[Stored records]

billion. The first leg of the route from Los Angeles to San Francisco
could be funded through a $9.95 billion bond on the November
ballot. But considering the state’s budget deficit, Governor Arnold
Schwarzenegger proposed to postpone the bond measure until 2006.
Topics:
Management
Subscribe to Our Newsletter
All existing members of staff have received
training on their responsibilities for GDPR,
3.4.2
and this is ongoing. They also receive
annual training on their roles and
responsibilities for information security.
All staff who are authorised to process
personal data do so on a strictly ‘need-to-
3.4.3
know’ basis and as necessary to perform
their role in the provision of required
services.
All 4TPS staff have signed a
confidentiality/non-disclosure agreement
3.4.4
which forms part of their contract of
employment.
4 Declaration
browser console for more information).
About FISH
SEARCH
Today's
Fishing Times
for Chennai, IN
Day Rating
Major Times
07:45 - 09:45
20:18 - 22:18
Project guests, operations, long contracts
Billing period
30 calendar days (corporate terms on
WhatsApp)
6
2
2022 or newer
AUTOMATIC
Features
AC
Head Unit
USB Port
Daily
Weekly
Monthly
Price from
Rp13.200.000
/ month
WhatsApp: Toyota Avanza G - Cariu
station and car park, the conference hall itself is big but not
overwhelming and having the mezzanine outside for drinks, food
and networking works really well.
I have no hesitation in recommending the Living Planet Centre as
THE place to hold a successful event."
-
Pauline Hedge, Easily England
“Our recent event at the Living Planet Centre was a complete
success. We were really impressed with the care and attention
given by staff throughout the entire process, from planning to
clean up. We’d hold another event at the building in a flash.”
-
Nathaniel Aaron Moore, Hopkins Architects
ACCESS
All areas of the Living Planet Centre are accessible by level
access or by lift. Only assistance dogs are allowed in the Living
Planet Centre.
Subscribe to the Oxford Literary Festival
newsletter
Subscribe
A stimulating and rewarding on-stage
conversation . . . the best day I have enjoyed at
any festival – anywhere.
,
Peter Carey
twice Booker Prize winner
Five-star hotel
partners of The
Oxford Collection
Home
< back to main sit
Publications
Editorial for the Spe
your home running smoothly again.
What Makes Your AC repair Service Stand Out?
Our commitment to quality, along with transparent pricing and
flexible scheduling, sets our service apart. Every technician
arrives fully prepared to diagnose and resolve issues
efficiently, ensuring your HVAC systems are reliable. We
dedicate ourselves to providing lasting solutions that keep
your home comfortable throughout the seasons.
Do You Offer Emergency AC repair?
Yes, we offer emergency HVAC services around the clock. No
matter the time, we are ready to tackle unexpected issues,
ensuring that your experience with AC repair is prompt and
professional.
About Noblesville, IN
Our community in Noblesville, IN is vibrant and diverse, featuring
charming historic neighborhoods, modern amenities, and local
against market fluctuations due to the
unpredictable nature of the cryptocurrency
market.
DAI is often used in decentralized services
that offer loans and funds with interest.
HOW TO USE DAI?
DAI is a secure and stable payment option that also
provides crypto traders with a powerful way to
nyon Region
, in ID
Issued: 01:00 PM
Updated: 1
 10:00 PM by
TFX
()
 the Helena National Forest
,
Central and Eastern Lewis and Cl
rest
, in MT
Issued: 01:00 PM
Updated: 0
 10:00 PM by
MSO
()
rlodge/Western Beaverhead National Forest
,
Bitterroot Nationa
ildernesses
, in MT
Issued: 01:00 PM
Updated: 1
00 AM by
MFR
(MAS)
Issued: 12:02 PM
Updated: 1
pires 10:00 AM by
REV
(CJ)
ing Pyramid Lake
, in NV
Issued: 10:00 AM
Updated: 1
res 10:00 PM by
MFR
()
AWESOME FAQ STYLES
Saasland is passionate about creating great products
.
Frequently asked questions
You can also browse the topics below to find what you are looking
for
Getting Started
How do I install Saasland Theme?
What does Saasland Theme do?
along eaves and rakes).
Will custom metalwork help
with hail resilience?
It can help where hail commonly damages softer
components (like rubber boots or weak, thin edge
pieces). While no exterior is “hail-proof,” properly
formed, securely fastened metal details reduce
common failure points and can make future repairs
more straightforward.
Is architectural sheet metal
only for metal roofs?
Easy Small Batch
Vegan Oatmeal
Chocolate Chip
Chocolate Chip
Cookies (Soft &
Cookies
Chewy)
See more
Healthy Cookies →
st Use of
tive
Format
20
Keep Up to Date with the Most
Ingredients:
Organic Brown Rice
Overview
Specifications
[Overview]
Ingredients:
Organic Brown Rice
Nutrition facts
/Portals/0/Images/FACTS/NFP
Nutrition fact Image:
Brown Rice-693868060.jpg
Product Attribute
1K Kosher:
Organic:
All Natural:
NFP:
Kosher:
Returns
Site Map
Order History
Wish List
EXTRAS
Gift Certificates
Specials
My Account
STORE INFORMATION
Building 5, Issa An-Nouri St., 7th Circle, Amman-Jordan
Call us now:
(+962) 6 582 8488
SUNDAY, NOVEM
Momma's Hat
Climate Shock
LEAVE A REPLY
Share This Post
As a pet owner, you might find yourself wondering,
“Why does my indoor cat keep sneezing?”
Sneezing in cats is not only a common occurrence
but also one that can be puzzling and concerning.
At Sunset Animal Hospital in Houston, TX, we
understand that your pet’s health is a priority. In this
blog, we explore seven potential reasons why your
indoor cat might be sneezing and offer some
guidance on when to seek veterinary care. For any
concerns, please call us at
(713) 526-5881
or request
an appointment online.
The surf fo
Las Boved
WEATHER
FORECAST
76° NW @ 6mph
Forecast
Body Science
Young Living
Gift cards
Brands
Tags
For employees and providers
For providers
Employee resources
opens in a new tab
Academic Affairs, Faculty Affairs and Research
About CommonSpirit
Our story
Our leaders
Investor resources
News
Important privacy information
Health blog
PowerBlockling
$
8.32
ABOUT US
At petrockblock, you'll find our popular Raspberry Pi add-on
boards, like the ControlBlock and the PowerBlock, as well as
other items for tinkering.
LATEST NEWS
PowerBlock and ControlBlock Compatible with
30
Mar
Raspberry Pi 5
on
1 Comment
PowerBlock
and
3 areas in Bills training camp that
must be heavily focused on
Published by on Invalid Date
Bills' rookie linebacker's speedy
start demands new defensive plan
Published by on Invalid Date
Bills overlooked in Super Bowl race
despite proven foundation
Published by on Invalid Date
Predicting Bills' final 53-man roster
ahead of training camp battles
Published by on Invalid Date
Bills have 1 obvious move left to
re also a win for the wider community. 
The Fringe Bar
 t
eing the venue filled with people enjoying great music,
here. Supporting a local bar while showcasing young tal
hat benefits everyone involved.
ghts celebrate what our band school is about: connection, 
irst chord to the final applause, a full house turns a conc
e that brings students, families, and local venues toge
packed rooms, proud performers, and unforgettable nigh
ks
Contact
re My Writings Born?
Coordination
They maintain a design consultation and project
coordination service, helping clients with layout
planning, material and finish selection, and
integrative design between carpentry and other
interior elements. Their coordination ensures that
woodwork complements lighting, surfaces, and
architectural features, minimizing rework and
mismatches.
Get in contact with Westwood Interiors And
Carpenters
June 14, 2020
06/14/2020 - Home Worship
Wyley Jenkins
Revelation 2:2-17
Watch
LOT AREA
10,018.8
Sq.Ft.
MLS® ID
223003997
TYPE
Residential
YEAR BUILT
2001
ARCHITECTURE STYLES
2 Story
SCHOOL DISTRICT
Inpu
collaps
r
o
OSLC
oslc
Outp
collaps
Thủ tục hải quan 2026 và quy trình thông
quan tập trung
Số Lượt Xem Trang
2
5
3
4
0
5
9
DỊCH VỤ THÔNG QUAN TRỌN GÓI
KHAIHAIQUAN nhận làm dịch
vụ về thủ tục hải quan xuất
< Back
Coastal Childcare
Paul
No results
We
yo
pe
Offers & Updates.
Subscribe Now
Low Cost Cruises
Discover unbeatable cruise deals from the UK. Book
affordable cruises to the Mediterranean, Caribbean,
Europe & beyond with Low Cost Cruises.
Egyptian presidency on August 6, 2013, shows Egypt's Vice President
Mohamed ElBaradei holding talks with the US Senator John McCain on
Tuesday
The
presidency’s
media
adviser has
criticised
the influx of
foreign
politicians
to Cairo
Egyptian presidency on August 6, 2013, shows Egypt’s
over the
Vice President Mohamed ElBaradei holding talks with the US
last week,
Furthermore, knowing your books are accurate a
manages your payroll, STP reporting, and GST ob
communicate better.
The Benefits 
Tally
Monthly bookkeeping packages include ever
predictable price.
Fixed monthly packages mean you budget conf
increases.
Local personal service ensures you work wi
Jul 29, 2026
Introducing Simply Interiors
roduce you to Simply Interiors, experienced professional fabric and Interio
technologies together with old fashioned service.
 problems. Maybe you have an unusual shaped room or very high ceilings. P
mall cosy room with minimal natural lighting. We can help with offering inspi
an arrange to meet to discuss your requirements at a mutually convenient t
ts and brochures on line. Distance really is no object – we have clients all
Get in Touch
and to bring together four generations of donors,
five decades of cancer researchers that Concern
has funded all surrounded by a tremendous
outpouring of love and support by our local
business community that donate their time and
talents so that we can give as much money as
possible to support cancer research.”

EXERCISE DETAILS —
Would you set down, word for word, the lines from the opening of the entries above through the line with "and networking works really well.", both included, and no others?

EXERCISE RESPONSE —
billion. The first leg of the route from Los Angeles to San Francisco
could be funded through a $9.95 billion bond on the November
ballot. But considering the state’s budget deficit, Governor Arnold
Schwarzenegger proposed to postpone the bond measure until 2006.
Topics:
Management
Subscribe to Our Newsletter
All existing members of staff have received
training on their responsibilities for GDPR,
3.4.2
and this is ongoing. They also receive
annual training on their roles and
responsibilities for information security.
All staff who are authorised to process
personal data do so on a strictly ‘need-to-
3.4.3
know’ basis and as necessary to perform
their role in the provision of required
services.
All 4TPS staff have signed a
confidentiality/non-disclosure agreement
3.4.4
which forms part of their contract of
employment.
4 Declaration
browser console for more information).
About FISH
SEARCH
Today's
Fishing Times
for Chennai, IN
Day Rating
Major Times
07:45 - 09:45
20:18 - 22:18
Project guests, operations, long contracts
Billing period
30 calendar days (corporate terms on
WhatsApp)
6
2
2022 or newer
AUTOMATIC
Features
AC
Head Unit
USB Port
Daily
Weekly
Monthly
Price from
Rp13.200.000
/ month
WhatsApp: Toyota Avanza G - Cariu
station and car park, the conference hall itself is big but not
overwhelming and having the mezzanine outside for drinks, food
and networking works really well.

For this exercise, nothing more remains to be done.